The problem:
In the records below, begin at the line containing "NAJNOVIJE VESTI" and end at the line containing "Politika privatnosti"; quote every line in that span exactly, including both boundary lines, and no others.

Collected data:
# # # #

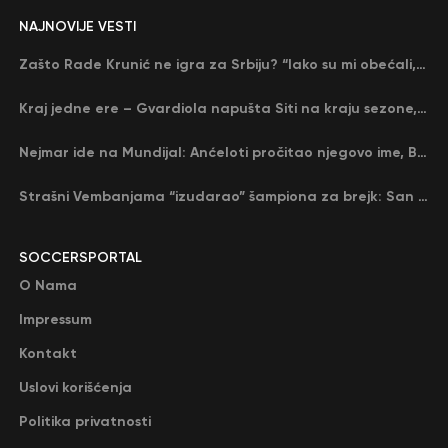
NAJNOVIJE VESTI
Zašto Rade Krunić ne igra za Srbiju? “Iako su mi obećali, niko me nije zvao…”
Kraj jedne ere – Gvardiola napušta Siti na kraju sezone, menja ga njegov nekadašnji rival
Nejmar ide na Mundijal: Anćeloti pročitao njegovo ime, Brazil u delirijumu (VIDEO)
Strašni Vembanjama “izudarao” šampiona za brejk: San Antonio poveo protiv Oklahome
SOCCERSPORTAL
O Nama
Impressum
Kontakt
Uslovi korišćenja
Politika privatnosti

# # # #

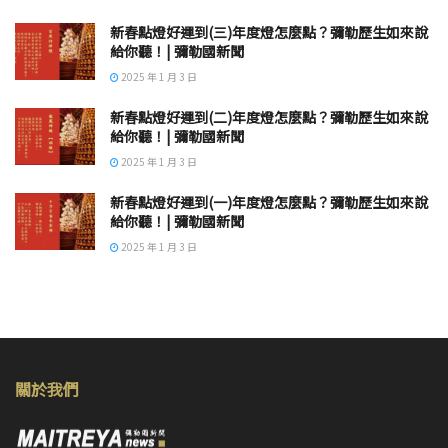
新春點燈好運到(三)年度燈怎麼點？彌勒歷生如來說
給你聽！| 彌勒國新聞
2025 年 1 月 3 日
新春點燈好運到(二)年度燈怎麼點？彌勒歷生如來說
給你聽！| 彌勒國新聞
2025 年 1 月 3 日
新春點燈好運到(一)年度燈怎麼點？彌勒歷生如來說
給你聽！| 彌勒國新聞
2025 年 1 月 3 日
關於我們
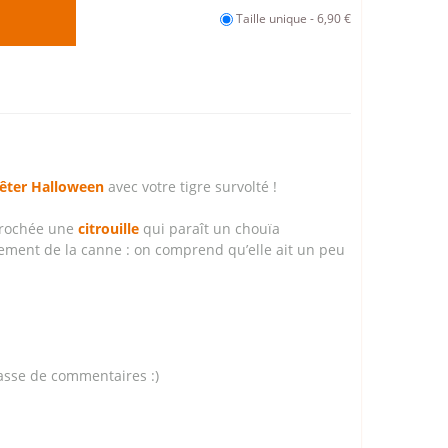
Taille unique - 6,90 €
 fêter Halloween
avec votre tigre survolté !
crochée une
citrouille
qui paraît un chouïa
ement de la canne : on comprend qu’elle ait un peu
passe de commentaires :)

# # # #

Solution to this exercise:
NAJNOVIJE VESTI
Zašto Rade Krunić ne igra za Srbiju? “Iako su mi obećali, niko me nije zvao…”
Kraj jedne ere – Gvardiola napušta Siti na kraju sezone, menja ga njegov nekadašnji rival
Nejmar ide na Mundijal: Anćeloti pročitao njegovo ime, Brazil u delirijumu (VIDEO)
Strašni Vembanjama “izudarao” šampiona za brejk: San Antonio poveo protiv Oklahome
SOCCERSPORTAL
O Nama
Impressum
Kontakt
Uslovi korišćenja
Politika privatnosti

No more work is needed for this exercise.